After an introduction by Paul Craig Roberts, an anonymous author gives a remarkably deep analysis of the Patient Protection and Affordable Care Act of 2010, commonly referred to as the ACA or Obamacare, that goes into full effect in 2014. Emphasis is on how it will affect your income. The topics are: 1) use of Modified Adjusted Gross Income, 2) tax credits (help paying for insurance), 3) your share of the premium, 4) paying back the tax credits to the IRS, 5) expansion of Medicaid and estate recovery which could affect you if you are put into that plan, 6) inadequate coverage in most subsidized plans, 7) penalties, 8) exemptions and 9) some miscellaneous items. The article also examines the agenda of Enroll America and the Health Insurance Exchanges.
Daniel P. Kessler, a professor of business and law at Stanford University and a senior fellow at the Hoover Institution, explains how every one of the main claims for Obamacare (lower health-care costs, smaller deficits, preservation of existing insurance, increased productivity) is turning out to be false.
Grace-Marie Turner, president of the Galen Institute and a co-author of Why ObamaCare Is Wrong for America, discusses the ‘sticker shock’ families will experience, “when they see the high price of ‘free’ health insurance under ObamaCare.”
Andy Soltis lists five new Obamacare-related taxes that became effective on New Year’s Day 2013.

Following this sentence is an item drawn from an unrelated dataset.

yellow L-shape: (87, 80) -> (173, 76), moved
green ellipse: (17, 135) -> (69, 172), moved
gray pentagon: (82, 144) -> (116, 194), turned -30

The size and complexity of the Affordable Care Act, and the fact that the entitlement starts up in October 2013, is leading to confusion among physicians and the States, and is revealing ineptitude and high-handedness on the part of the government’s Health and Human Services Department.
Betsy McCaughey, a former lieutenant governor of New York and author of the new book ‘Decoding the Obama Health Law,’ details the problems ahead for the 250 million Americans who already have health coverage. Example: If you’re a senior or baby boomer, cuts in future Medicare funding (to pay for over half the Obama health law) means that hospitals will have $247 billion less to care for seniors. And if you sell your home, expect to pay a new 3.8 percent tax.